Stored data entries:
*** Begin section ***

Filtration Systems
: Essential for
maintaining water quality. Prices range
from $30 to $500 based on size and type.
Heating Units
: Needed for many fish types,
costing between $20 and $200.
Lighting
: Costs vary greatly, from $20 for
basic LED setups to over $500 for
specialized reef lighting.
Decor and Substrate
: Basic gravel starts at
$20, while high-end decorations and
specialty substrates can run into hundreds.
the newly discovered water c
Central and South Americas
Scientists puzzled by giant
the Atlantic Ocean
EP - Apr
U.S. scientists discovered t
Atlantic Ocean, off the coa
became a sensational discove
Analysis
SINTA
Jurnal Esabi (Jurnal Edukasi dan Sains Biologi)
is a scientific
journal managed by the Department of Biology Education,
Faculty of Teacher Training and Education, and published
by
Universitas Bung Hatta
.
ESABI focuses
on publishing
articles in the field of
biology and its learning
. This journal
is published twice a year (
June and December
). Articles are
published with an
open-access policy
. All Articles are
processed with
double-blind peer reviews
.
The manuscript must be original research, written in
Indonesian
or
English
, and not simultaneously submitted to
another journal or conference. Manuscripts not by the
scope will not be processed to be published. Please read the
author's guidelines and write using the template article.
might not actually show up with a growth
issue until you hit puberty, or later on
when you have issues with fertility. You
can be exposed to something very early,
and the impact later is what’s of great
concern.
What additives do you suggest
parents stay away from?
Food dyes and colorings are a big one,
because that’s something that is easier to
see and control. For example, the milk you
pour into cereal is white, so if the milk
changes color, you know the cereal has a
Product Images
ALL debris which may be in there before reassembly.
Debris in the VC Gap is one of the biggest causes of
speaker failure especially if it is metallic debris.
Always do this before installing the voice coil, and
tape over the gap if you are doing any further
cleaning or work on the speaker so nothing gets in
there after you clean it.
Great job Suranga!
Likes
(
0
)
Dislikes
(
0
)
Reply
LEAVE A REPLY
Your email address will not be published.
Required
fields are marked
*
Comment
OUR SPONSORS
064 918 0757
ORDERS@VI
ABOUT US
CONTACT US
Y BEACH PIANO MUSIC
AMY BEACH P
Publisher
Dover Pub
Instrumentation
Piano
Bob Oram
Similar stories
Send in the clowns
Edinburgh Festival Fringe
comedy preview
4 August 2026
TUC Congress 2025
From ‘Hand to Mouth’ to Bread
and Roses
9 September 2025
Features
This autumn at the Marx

*** End section ***

TASK TO COMPLETE: Each record above has to be set down again, exactly and completely.

RESPONSE BOX:
Filtration Systems
: Essential for
maintaining water quality. Prices range
from $30 to $500 based on size and type.
Heating Units
: Needed for many fish types,
costing between $20 and $200.
Lighting
: Costs vary greatly, from $20 for
basic LED setups to over $500 for
specialized reef lighting.
Decor and Substrate
: Basic gravel starts at
$20, while high-end decorations and
specialty substrates can run into hundreds.
the newly discovered water c
Central and South Americas
Scientists puzzled by giant
the Atlantic Ocean
EP - Apr
U.S. scientists discovered t
Atlantic Ocean, off the coa
became a sensational discove
Analysis
SINTA
Jurnal Esabi (Jurnal Edukasi dan Sains Biologi)
is a scientific
journal managed by the Department of Biology Education,
Faculty of Teacher Training and Education, and published
by
Universitas Bung Hatta
.
ESABI focuses
on publishing
articles in the field of
biology and its learning
. This journal
is published twice a year (
June and December
). Articles are
published with an
open-access policy
. All Articles are
processed with
double-blind peer reviews
.
The manuscript must be original research, written in
Indonesian
or
English
, and not simultaneously submitted to
another journal or conference. Manuscripts not by the
scope will not be processed to be published. Please read the
author's guidelines and write using the template article.
might not actually show up with a growth
issue until you hit puberty, or later on
when you have issues with fertility. You
can be exposed to something very early,
and the impact later is what’s of great
concern.
What additives do you suggest
parents stay away from?
Food dyes and colorings are a big one,
because that’s something that is easier to
see and control. For example, the milk you
pour into cereal is white, so if the milk
changes color, you know the cereal has a
Product Images
ALL debris which may be in there before reassembly.
Debris in the VC Gap is one of the biggest causes of
speaker failure especially if it is metallic debris.
Always do this before installing the voice coil, and
tape over the gap if you are doing any further
cleaning or work on the speaker so nothing gets in
there after you clean it.
Great job Suranga!
Likes
(
0
)
Dislikes
(
0
)
Reply
LEAVE A REPLY
Your email address will not be published.
Required
fields are marked
*
Comment
OUR SPONSORS
064 918 0757
ORDERS@VI
ABOUT US
CONTACT US
Y BEACH PIANO MUSIC
AMY BEACH P
Publisher
Dover Pub
Instrumentation
Piano
Bob Oram
Similar stories
Send in the clowns
Edinburgh Festival Fringe
comedy preview
4 August 2026
TUC Congress 2025
From ‘Hand to Mouth’ to Bread
and Roses
9 September 2025
Features
This autumn at the Marx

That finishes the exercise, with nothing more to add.